Nesta sexta-feira, moradores se deslocavam por dentro da água, em pontos na altura da canela, outros acima do joelho tanto na Ilha das Flores como na Ilha da Pintada. A pescadora Cica Bittencourt mora na rua Nossa Senhora da Boa Viagem, na Ilha da Pintada, às margens do Jacuí, onde a água já invadiu a rua. “A gente está com muito medo, porque essa cheia está grande. Ali no rio Caí está tudo cheio. Então aqui pode subir um pouco mais”, conta ela.

A comunidade é habituada a monitorar fatores que impactam diretamente na realidade deles, como os demais rios e os ventos. “Estamos rezando para que não dê vento sul. Aí entra a água na casa”, detalha. O trabalho de pescaria dela e do marido está suspenso por enquanto, devido à correnteza. A pausa afeta o orçamento da família. “Somos nós e tem dois rapazes que trabalham com a gente, que tem que pagar, então é prejuízo”, explica.

Além disso, em momentos de eventos climáticos como este, a tensão é constante. “Se um dorme o outro fica atento”, conta ela, que disse já ter colocado o carro na garagem de um familiar antes da inundação e ficar atenta para erguer os móveis.

Realidade semelhante vive Luiza Andressa Benitez Machado, da Ilha das Flores. Nesta sexta-feira, ela estendia roupas no varal, em meio às águas, para aproveitar o sol que surgiu após dias nublados e de chuva devido ao ciclone. "É todo ano, aí não tem o que fazer. A gente tem que continuar fazendo as coisas", disse a dona de casa, conformada. Ela, que mora na Ilha das Flores junto com os três filhos, conhece bem essa realidade, pois foi criada na região. 

Enquanto a filha mais velha, de 13 anos, ajudava Luiza, a mais nova, de 8, brincava com uma amiga da vizinhança, usando botas de borracha. As crianças são a maior preocupação dos pais com a inundação, pois contam que é comum aparecer diversos tipos de animais nas casas. “Aparece de tudo. Já teve lacraia, aranha, formiga, a gente fica com medo pelas crianças”, contou a vizinha Carina dos Santos, que também vive com três filhos no local. “Os bichos tentam fugir da água e sobem”, observou Luiza.
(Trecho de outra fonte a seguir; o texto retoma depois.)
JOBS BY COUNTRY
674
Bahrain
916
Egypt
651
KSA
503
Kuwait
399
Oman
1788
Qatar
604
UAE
O aposentado Luis Isaías Pires Bettervide, que se apresenta como líder comunitário da região, afirmou que os problemas são constantes e não há ações efetivas do poder público. Ele contou que, no local, a falta de saneamento é um dos fatores que prejudica a comunidade e o meio ambiente.

Segundo o morador, desde 2014, se desenrola um processo que envolve realocação das famílias, devido às obras da ponte do Guaíba. Porém ele salientou que é preciso mais do que retirar as pessoas dali e colocar em novas casas. “Como as pessoas não têm escolaridade, nem profissão, seria primeiro um processo de inserir essas pessoas na sociedade e dentro de um plano de habitação”, avalia o Bettervide.

A Defesa Civil de Porto Alegre garantiu que realiza vistorias no local desde o início da semana, em função de ser região de risco para inundações. O órgão solicita que, se alguém tiver problemas, deve entrar em contato pelo 199, que será atendido.